When sick, or even injured, children often become distressed during an exam with their clinician. With telehealth and RPM, children are able to see and work with their clinicians from the comfort of their own home. Pediatric patients monitored tend to demonstrate significant positive results, including but not limited to improved health outcomes, cost savings (for both patients and providers), and a decrease in likelihood of adverse health effects.
RPM Critical in Pediatric Diabetes and Cardiovascular Care
RPM in pediatrics can prove especially valuable for continuous glucose monitoring (CGM) and monitoring of cardiovascular implantable devices. With CGM, glycemic levels in pediatric patients are closely monitored to shorten the length of hypoglycemic events in children. One study found that this type of CGM successfully prevented adverse health outcomes typically associated with hypoglycemic events, and families felt RPM was easy to use and understand. Some families also noted an added sense of comfort and security knowing there was a clinician team available 24/7 in case of an adverse event.
Researchers in a 2015 study found numerous benefits from using RPM to monitor pediatric patients with cardiovascular implantable devices. Throughout their study, 72 clinic visits were prevented, an average of nearly 2.5 hours of travel prevented, and 87% of families and young patients “were very satisfied when using remote monitoring to replace out-patient visits.” Researchers concluded that remote patient monitoring for the pediatric patients was a viable replacement for out-patient device checks.
Essential for Rural and Chronic Care Pediatric Patients
The challenges of accessing care rings true even more so for families living in rural areas. Children can grow uncomfortable quickly on long car rides, and scheduling issues often become complicated during the school year. Families with children with chronic conditions often require frequent care, resulting in the burden of constant traveling and stress.
Approximately 14% of all children have a special health care need--chronic, physical, developmental, behavioral, or emotional conditions that require more frequent care. Most pediatric specialists and subspecialists are also located in more urban areas, leaving these families at a disadvantage with increasing costs and sacrifices. For example, in large states such as California, the number of these pediatric specialists and subspecialists are 80-90% lower in rural areas than cities such as San Francisco and Los Angeles. With 40 subspecialists for every 100,000 patients in rural areas compared to 134 for every 100,000 patients in urban areas, this scarcity puts a large proportion of pediatric patients in rural areas at a heightened disadvantage.
The University of Minnesota and Children’s Hospitals and Clinics of Minnesota ran the TeleFamilies Project, where 163 families of children with neurological impairment, heart conditions, and other conditions were recruited to participate in a randomized controlled trial. Families who participated in telehealth visits with a nurse practitioner prevented a total of 277 clinic visits and 27 ED visits over the course of the study. These video visits allowed for increased ease in care coordination and more involvement in other family members while video conferencing beyond just one caregiver of the pediatric patient.

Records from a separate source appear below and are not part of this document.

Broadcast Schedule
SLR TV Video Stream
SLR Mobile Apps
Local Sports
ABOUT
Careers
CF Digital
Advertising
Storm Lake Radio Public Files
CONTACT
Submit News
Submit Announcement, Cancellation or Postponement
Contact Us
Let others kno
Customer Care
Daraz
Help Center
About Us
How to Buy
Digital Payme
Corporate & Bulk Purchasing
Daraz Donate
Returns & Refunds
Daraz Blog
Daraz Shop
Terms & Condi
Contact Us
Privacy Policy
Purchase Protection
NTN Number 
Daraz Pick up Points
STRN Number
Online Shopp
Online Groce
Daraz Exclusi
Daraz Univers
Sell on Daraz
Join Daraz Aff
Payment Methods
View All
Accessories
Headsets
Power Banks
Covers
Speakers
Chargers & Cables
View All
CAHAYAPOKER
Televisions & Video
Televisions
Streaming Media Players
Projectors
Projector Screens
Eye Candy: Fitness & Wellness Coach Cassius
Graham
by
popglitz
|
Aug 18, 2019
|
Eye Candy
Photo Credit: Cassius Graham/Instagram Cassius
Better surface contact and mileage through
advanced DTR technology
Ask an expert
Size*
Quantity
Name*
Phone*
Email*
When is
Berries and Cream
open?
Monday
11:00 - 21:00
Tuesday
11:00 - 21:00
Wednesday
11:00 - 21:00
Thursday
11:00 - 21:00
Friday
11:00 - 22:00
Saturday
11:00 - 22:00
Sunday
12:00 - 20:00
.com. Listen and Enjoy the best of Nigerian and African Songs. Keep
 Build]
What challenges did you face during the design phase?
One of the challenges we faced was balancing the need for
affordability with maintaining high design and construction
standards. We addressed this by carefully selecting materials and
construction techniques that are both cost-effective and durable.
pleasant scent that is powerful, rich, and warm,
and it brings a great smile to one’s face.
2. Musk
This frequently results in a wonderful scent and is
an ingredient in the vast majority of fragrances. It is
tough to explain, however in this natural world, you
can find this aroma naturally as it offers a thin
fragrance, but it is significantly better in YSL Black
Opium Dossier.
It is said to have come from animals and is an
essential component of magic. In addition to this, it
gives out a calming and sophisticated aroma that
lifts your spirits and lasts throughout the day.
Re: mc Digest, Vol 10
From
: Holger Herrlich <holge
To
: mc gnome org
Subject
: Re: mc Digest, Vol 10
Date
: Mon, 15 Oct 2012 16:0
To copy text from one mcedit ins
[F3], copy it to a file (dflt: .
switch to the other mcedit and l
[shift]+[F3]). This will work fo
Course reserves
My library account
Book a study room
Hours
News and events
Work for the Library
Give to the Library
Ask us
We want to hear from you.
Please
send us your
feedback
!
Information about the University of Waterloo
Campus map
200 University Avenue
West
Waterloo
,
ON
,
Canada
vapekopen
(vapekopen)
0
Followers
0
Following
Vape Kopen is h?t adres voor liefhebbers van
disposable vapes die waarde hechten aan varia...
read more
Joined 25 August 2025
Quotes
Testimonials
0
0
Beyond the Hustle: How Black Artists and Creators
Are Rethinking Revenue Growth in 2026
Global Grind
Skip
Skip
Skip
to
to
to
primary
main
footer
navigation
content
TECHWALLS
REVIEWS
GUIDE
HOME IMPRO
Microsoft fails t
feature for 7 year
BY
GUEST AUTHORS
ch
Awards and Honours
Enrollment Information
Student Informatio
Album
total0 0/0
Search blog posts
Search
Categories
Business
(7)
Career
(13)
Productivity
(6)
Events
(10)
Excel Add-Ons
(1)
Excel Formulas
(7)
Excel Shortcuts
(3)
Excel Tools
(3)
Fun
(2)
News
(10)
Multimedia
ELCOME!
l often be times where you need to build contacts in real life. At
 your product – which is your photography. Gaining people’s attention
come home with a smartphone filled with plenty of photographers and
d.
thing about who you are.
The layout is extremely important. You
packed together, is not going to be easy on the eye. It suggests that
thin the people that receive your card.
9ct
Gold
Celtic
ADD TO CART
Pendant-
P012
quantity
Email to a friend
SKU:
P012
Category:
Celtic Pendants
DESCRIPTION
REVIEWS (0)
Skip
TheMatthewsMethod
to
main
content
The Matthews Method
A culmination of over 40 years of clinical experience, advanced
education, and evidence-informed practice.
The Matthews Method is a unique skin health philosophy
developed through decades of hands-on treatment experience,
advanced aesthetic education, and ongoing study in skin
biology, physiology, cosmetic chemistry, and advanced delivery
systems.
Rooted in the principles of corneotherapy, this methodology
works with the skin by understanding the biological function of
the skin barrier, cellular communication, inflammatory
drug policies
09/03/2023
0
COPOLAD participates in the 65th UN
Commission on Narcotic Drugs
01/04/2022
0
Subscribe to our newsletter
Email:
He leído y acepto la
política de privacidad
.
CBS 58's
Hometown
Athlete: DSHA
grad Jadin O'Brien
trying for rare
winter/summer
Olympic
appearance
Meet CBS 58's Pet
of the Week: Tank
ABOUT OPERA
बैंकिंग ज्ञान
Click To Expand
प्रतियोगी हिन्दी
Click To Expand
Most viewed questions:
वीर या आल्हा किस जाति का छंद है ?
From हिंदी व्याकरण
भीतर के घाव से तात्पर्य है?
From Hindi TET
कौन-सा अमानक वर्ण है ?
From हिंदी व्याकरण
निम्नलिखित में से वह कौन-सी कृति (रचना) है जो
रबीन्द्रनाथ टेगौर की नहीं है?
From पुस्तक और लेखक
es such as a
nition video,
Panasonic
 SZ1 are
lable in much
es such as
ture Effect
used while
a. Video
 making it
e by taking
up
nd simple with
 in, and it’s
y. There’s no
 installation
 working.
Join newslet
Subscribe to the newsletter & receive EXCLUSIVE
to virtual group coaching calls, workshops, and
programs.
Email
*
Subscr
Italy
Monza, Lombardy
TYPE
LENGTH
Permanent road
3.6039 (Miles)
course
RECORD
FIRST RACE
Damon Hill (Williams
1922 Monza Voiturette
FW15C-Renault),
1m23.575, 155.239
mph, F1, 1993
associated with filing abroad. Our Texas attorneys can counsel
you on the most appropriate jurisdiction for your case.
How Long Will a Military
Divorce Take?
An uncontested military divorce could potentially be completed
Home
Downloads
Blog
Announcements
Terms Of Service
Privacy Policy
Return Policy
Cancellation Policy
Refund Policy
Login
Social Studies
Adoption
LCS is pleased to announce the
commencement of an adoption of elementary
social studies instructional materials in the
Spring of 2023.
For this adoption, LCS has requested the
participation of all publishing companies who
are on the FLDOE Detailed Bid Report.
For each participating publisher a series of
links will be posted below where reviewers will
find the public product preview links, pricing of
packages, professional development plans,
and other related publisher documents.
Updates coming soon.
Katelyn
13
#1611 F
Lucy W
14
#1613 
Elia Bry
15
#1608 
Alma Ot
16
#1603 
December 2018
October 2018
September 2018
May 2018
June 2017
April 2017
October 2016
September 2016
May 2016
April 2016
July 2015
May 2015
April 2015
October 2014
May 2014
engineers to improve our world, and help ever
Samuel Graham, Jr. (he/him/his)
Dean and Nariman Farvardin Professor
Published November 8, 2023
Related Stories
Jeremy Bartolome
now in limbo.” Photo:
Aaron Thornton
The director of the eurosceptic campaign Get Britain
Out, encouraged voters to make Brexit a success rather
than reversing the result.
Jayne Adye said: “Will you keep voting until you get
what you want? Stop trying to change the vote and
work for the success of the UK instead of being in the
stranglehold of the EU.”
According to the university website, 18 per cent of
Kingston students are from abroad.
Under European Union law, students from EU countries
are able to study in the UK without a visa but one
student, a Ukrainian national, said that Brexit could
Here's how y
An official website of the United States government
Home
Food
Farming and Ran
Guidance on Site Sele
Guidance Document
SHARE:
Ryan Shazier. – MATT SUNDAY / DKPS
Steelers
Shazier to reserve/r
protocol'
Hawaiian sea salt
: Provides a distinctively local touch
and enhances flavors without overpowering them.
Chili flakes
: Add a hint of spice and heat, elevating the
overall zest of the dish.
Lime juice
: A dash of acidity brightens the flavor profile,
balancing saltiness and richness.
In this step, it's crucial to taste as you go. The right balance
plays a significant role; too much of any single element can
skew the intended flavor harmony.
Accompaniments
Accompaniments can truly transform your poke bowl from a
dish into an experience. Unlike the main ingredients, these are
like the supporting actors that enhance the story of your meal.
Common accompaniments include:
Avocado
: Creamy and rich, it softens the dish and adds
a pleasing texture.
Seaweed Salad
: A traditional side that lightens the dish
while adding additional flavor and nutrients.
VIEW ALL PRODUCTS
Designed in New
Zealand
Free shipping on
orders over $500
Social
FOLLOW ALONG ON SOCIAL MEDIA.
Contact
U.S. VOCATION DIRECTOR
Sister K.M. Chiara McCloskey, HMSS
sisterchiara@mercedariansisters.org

Setting Up Pediatric Patients for Lifelong Success
RPM and telehealth in pediatric care can help young patients and families transform their care and engage in healthy behaviors that can leave an everlasting impact. Learning how to engage in one’s care earlier in life, especially for chronic conditions, can ensure children are equipped to manage their care efficiently in the future. As RPM and telehealth continue to permeate through the healthcare space, an increasing amount of pediatric patients and their families will see the benefits of telehealth: increased accessibility, peace of mind, optimized and improved care delivery.